Records provided.
* * * *

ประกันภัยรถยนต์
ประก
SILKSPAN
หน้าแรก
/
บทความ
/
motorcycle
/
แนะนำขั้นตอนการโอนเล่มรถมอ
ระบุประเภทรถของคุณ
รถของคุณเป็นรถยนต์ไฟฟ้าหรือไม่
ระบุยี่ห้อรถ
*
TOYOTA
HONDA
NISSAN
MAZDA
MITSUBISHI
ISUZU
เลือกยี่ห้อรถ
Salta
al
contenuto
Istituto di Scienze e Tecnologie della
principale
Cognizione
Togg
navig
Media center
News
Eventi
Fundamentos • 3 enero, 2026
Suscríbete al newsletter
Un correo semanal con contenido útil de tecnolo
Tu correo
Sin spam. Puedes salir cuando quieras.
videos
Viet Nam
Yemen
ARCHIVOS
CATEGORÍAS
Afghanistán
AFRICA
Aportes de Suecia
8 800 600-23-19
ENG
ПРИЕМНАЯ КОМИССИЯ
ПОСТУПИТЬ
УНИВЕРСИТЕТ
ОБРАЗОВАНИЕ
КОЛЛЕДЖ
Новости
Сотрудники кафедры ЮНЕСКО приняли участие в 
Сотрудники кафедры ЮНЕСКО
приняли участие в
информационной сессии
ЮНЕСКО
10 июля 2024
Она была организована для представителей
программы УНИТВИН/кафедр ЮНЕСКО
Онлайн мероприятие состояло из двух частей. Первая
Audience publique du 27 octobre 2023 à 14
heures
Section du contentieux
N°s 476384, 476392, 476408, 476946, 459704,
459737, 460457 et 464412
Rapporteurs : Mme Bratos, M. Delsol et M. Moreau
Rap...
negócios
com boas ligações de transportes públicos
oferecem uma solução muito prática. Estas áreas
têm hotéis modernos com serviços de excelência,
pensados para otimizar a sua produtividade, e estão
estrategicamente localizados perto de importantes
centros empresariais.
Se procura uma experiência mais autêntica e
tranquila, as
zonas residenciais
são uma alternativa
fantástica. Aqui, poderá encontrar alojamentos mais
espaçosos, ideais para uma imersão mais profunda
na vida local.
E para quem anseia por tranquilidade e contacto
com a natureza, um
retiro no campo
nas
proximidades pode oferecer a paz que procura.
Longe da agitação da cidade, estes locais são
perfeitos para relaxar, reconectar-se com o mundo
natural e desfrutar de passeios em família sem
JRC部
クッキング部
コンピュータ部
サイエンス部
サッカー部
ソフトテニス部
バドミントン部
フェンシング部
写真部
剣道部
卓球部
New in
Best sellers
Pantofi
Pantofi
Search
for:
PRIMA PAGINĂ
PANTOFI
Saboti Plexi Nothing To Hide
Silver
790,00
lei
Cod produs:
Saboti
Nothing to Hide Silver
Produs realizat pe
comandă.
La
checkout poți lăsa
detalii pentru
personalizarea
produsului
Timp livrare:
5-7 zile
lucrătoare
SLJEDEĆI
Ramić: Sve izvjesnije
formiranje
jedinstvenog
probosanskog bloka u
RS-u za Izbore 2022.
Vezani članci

* * * *

Your task.
Please write out, exactly as they appear, the line that contains "jedinstvenog" and every line after it up to the end of the entries above, and no others.

Result of this task.
jedinstvenog
probosanskog bloka u
RS-u za Izbore 2022.
Vezani članci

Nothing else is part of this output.